When the mixes used to make the tread 4 and the crown reinforcement 3 are electrically conductive, it suffices for the end of the conductive strip to be in contact with the radially inner part of the crown reinforcement 3 as illustrated in FIG. 5. Charges then flow from the end of the conductive strip 8 in contact with the radially inner part of the crown reinforcement, directly through the crown reinforcement 3 and the tread 4.

An analogous configuration, illustrated in FIG. 6, is sufficient when the tread 4 consists of mixes with very low electrical conductivity but the said tread 4 comprises a circumferential inset 43 made from an electrically conductive mix, the said insert being arranged radially throughout the thickness of the said tread 4 and making contact with the radially outer part of the crown reinforcement 3. The electric charges then flow through the crown reinforcement 3 and the insert 43.

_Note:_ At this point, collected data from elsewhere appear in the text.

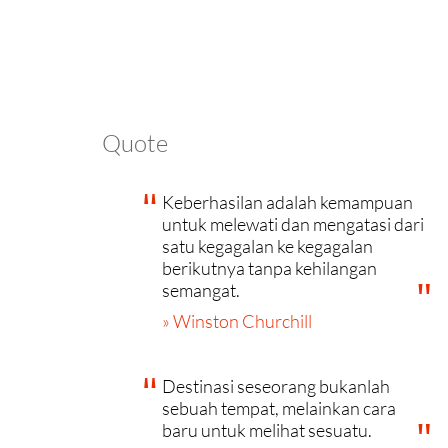
Quote
Keberhasilan adalah kemampuan
untuk melewati dan mengatasi dari
satu kegagalan ke kegagalan
berikutnya tanpa kehilangan
semangat.
» Winston Churchill
Destinasi seseorang bukanlah
sebuah tempat, melainkan cara
baru untuk melihat sesuatu.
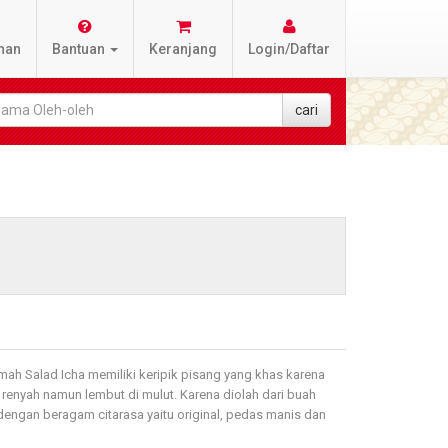
nan
Bantuan
Keranjang
Login/Daftar
umah Salad Icha memiliki keripik pisang yang khas karena
 renyah namun lembut di mulut. Karena diolah dari buah
dengan beragam citarasa yaitu original, pedas manis dan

A last configuration illustrated in FIG. 7 shows the case of a tyre in which the tread 41 and the crown reinforcement 3 are made with mixes having very low electrical conductivity, while the underlying layer 42 is made from an electrically conductive mix. The tread then comprises an insert 43 to enable electric charges to flow between the ground and the underlying layer 42.

Under these conditions, to enable the flow of electric charges it suffices for the conductive strip 81 to be in contact at one end with the underlying layer 42 and at its other end with the inside surface of the bead protection rubber 5.

Implementation of this last solution is particularly advantageous in that there is no need to adopt special precautions when circumferentially orientating the crown block relative to the shaped carcass. Besides, the underlying layer 42 can consist of a simple connecting rubber only a few tenths of a millimetre thick, with all the conductivity properties desired.

It does not matter whether the conductive strip 8, 81, 82 is positioned on one side of the tyre, on the other side, or on both sides.

Likewise, it is entirely possible to create an electrically conductive path similar to those described earlier and equivalent to the positioning of a conductive strip, by spraying onto the desired path a rubber solution made from an electrically conductive mix. This thin solution layer has the same conductive properties as a conductive strip of small thickness, and can be put in place using for example a spray or brush.

The purpose of the embodiments described above is to illustrate particular ways of implementing the invention and the adaptations that are possible in the various most common ways of manufacturing tyres. Thus, without deviating from the concept of the invention, those engaged in the field will have no difficulty in finding adaptations appropriate for more particular implementations.

Thus, while remaining within the scope of the invention, a non-pneumatic tyre consisting of self-supporting elements with very low electrical conductivity as depicted in FIG. 6 can be rendered conductive by arranging a strip 8 made from a conductive material between the part of the crown S bearing the tread 4 and the bead area where means 5 are arranged for fixing the tyre onto the wheel, the said means being electrically conductive.